Curator, John Elderfield: This shows Matisse's living room at Issy-le-Molineaux with the grillwork in front of the garden window and Matisse's son Pierre behind the piano. Behind him is not the piano teacher, but a painting which we've seen earlier in the exhibition, called Woman on a High Stool, which was hanging there. And diagonally opposite, an earlier sculpture from 1908. And on the piano, of course, a metronome and a candle. So we're clearly being given clues to the passing of time—a representation of an art being practiced through his son playing the piano. So that we maybe are allowed to think of this as a surrogate self-portrait of Matisse in the interior of his home.
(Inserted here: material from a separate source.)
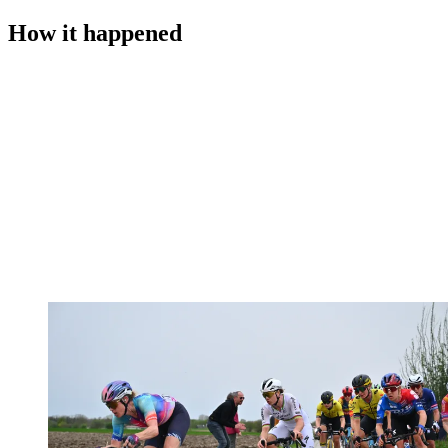
How it happened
We're also allowed to think of it as a specific moment, where a light has come on and cast light out into the garden and the wedge of green appearing there.
Curator, Stephanie D’Alessandro: There's a really lovely quality that Matisse tries to get across in the way that he uses paint in this work, of something about intangibility. That moment in the grillwork where we have half of it illuminated and there's the brilliant green behind. And light almost is so intense that Matisse scratches away the grillwork as if that solid is just broken apart by the intensity of light.
John Elderfield: Yes, and then there's this rather beautiful, rather melancholy, contemplative quality to the picture.
Stephanie D'Alessandro: I think it's interesting to look at Pierre's portrait, if we can call it that. The left quadrant of his face, which is basically there's no facial features there at all, but this grayish black wedge and the soft colors around on the other side. I think one way that Matisse is able to pull us around the picture, lead us around and also even maybe give a sense of pacing of time is by the triangles and the way that they move around the canvas. And the same thing with the banding and even some circular forms in the canvas.
John Elderfield: It's a bit like rhymes in poetry, which are both similarities and dissimilarities brought together.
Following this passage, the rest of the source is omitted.